We're just around the corner from the Canadian Opera Company's offices on Front Street in Toronto, so you might not be surprised to hear the arts administrator I'm talking with is waxing poetic about Philippe Boesmans, one of Europe's leading opera composers. "Philippe's work is a masterpiece. If you spend a moment with the score, you'll see layer upon layer of thematic material – things that you wouldn't even think possible that co-habit within the orchestra. He's a great orchestrator like Ravel is a great orchestrator."

Powerful praise. But the arts administrator I'm talking to this cool November afternoon is not Alexander Neef or Johannes Debus of the COC. It's Matthew Jocelyn, artistic and general director of Canadian Stage, a theatre company. That's because it's CanStage – not the COC, or Tapestry Opera, or Against the Grain, or Queen of Puddings – that, in collaboration with Toronto's Soundstreams, will be presenting the North American premiere next week of Boesmans's chamber opera, Julie, based on Strindberg's searing Miss Julie. It's the first opera in CanStage's history.

Opera in a theatre company's season? Not as surprising as it may seem, given Jocelyn's philosophy as leader of his company.

"What I've been trying to do since I got here [he was appointed in 2009] is to expand in every way possible what we consider to be contemporary performance practice – or at least to expand the theatre to welcome in what artists are already doing in contemporary performance practice," he says. "I think that what's happened at Canadian Stage is that the audiences are expanding laterally, so that people of very different interest zones are beginning to realize that Canadian Stage can be a place of curiosity for them, a place of interest for them."

Where once, this philosophy led enraged CanStage subscribers to huff their way out of performances of modern dance or circus performers, the controversy seems to have receded lately.
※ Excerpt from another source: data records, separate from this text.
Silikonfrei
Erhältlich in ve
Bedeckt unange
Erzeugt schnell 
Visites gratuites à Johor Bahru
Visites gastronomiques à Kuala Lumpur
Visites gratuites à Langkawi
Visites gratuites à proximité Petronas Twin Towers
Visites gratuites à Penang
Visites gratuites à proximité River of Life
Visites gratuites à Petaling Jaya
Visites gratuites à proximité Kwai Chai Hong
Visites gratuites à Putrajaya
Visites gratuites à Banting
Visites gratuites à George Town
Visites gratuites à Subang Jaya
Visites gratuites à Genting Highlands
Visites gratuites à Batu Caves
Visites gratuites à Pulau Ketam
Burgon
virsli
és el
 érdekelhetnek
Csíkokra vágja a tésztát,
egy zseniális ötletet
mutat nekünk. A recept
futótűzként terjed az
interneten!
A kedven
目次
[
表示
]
And one of the last audiences Jocelyn has yet to conquer? The classical music crowd, notoriously uninterested, by and large, in theatre. That's part of the reason Julie is exciting for him, as is the collaboration with Soundstreams, a 30-year-old new music organization.

But presenting Julie, and the work of its composer Boesmans, is also intensely personal for Jocelyn. He's had a professional relationship with the composer since they first met in 1988, when Jocelyn was acting as an assistant to the famous French director, Patrice Chéreau.
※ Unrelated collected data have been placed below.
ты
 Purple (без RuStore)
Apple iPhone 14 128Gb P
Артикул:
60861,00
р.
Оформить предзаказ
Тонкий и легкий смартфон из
Since then, Boesmans's and Jocelyn's paths have productively crossed several times. In fact, Jocelyn is indirectly responsible for Julie's creation. He had asked Boesmans to reduce one of his previous operas, Reigen, to chamber proportions, from 90 musicians to 24, so it could be performed by Jocelyn's opera studio in Alsace. Boesmans did so, and fell in love with the smaller, more intense musical world he had created.

Julie, a work for three singers and 19 musicians, written in 2005, was one of the results. Jocelyn directed a highly successful European tour of the work in 2009. His praise for Boesmans, approaching 80, is unstinting. "I'd say that as an artistic collaborator and as a Renaissance man and as a humanist with a wickedly perverse sense of humour and as a friend, he's one of the greatest influences for me, one of the greatest artistic companions I've ever had," he says.
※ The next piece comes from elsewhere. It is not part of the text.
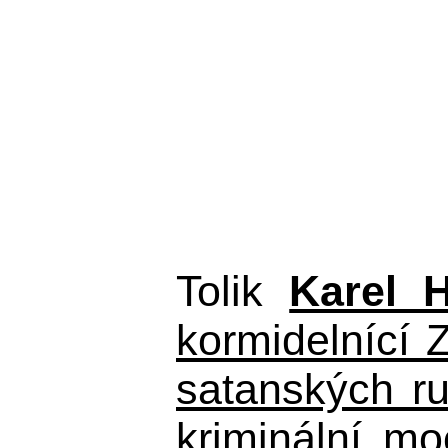
Tolik
Karel 
kormidelnící Z
satanských r
kriminální m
Jocelyn is excited to be able to present his famous friend's North American debut and is delighted that opera companies across the continent are sending representatives to Toronto to see and hear Julie. But interest in the operatic community doesn't necessarily sell seats at the Bluma Appel Theatre – all 800-plus of them. And CanStage is presenting eight performances of Julie – that's almost 7,000 tickets to move for a contemporary opera by a composer most people have never heard of. Why not go the safe route and just present it twice or three times? Hedge your bets.

Jocelyn is having none of this line of thinking. "This is one of the chief operas written in the last 30 years. It's a masterpiece – it would be like saying in 1904, well let's just do La Bohème twice – no, you don't do that. You allow a city to discover and to celebrate a major work of art that belongs to our culture at this time. So that's what I'm trying to do with Julie. There's a huge amount of potential excitement in discovering Philippe's work," he says.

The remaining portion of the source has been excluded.